EINDHOVENSE MOTOR en AUTOMOBIEL CLUB |
|
|
|
1975
18 en 19 mei
Toen op 4 april de uitzetters begonnen aan het uitzetten van de rit werden zij in de Belgische Ardennen geconfronteerd met flinke sneeuwval.. Het was voorzichtig rijden op die gevaarlijke binnenwegen, en `s morgens moest eerst de wagen sneeuwvrij worden gemaakt.
Op 8 april waren zij gezond en wel weer terug.
De rit liep dit jaar via Alken, waar in café Luna de eerste vaste tijdcontrole was, en vervolgens ging het rechts van Luik naar Gouvy, waar in "Du Luxembourg" de vaste rust controle was met een menu van BEF 100,--.Via Vianden en de Mont St. Nicolas naar de vaste tijdcontrole in Bettel en vervolgens via de grensovergang bij Echternach naar de finish bij het gesloten pompstation op de samenkomst van de Markus Konderstrasse en de Oberstiffstrasse.
De tweede dag liep de rit via Neroth, waar in café Zur Neroburg de vaste tijdcontrole was, naar Balter in Losheim waar de vaste rustcontrole gelegenheid gaf voor een menu van DEM 9,-- Direct weer België in en langs de vaste tijdcontrole in café Jacquemin in Zichen-Zussen-Bolder naar Eindhoven.
Voor de sportklasse was de eerste dag een traject uitgezet, dat begon in Newel, en dat dan omhoog liep via Speicher en Kordel naar Schweich.
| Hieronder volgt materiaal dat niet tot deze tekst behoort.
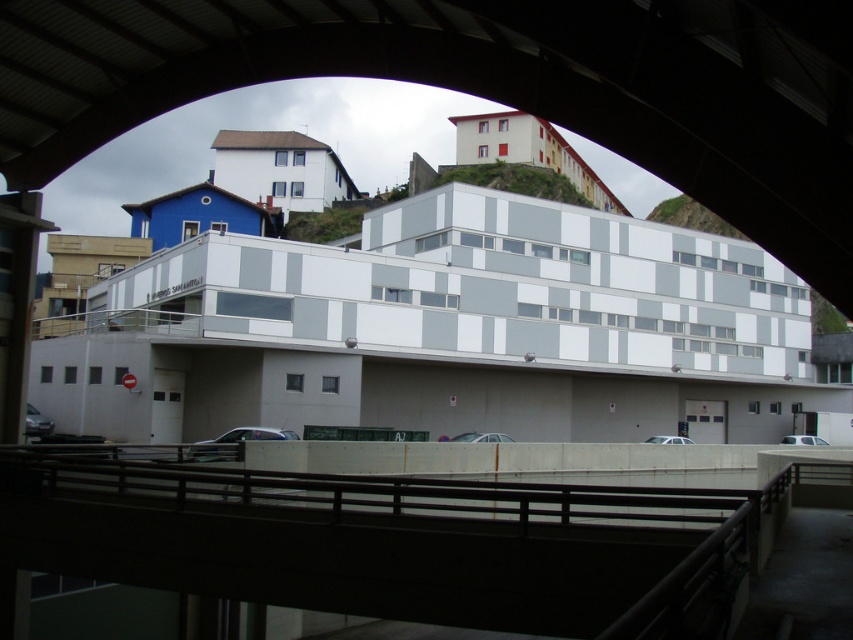 Question: Does white concrete parking garage at center have a larger size compared to black metal rail at center?

Choices:
 (A) yes
 (B) no

Answer: (A)

Question: Which object appears closest to the camera in this image?

Choices:
 (A) white matte building at center
 (B) white concrete parking garage at center

Answer: (A)

Question: Which point is closer to the camera?

Choices:
 (A) black metal rail at center
 (B) white matte building at center

Answer: (A)

Question: Which is nearer to the white concrete parking garage at center?

Choices:
 (A) black metal rail at center
 (B) white matte building at center

Answer: (A)

Question: Does white concrete parking garage at center have a larger size compared to black metal rail at center?

Choices:
 (A) no
 (B) yes

Answer: (B)

Question: Can you confirm if white matte building at center is bigger than black metal rail at center?

Choices:
 (A) no
 (B) yes

Answer: (A)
De tweede dag lag hun kaartleesrit van Zutendaal naar Kleine Brogel.
De rit had de eerste dag een lengte van 369,42km. voor de toer en 420.17 km. voor de sportklasse. De tweede dag resp. 362.20 km. en 389.29 km. Frans Klaassen was voor de vijftiende keer de controleur, en ter gelegenheid hiervan werd hem op de prijsuitreiking een kompas voor zijn boot aangeboden.
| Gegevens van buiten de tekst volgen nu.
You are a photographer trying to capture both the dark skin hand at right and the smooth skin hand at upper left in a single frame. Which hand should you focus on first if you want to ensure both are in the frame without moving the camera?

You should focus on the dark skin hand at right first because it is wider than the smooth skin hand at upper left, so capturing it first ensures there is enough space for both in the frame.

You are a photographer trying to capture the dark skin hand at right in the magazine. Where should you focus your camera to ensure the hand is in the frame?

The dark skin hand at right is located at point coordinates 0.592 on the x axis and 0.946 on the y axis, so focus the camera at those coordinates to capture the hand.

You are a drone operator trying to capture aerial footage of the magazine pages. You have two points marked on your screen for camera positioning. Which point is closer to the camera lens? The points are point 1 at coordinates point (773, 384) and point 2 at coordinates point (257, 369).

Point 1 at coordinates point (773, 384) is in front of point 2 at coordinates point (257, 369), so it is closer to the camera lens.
Als controleposten fungeerden: Tini Jannes met Marinus Buys, Jan Teunisse, Wim van Hout en Thijs van Luijt aan de start in Eindhoven. In Schweich deed Jan Teunisse de finish, en Tini Jannes de start. Onderweg: Doezé Sr., Daniël Kastricum, Annie Janssen, W. Schuurman, Leo Smulders, Harry Schellekens, Wil van Eerd, Wim Hermans, W. Swinkels Sr., Tinie Swinkels, Gerrit van Zutphen, Cor van Ojen, Eric van Eerd, De finish in Eindhoven werd verzorgd door Marinus Buys, Wim van Hout en Thijs van Luijt.
Willy Swinkels stond aanvankelijk wel op de lijst van controleposten, maar doordat hij net voor de rit door een nieuwe ladder was gezakt kon hij niet mee. Een val van 9.25 meter deed hem met zware kneuzingen in het ziekenhuis belanden.
Tijdens de rit werd Frans Klaassen gereden door Tjeu Domenie, die hiervoor speciaal een snelle Toyota had aangeschaft. Martien van Eerd werd gereden door Marie-Anne de Vos in een Skoda-coupé.
Johan van Ojen had Fons Verschuren weer als vaste begeleider.
Jan Teunisse had het druk met het verwerken van de inschrijvingen. Het was voor hem en de club toch al een druk jaar, omdat we toen ons 25 jarig bestaan vierden, ter gelegenheid waarvan we op 13 april een jubileumrit organiseerden, die 148 deelnemers trok, en Jan bezig was met de aanleg van centrale verwarming in zijn huis..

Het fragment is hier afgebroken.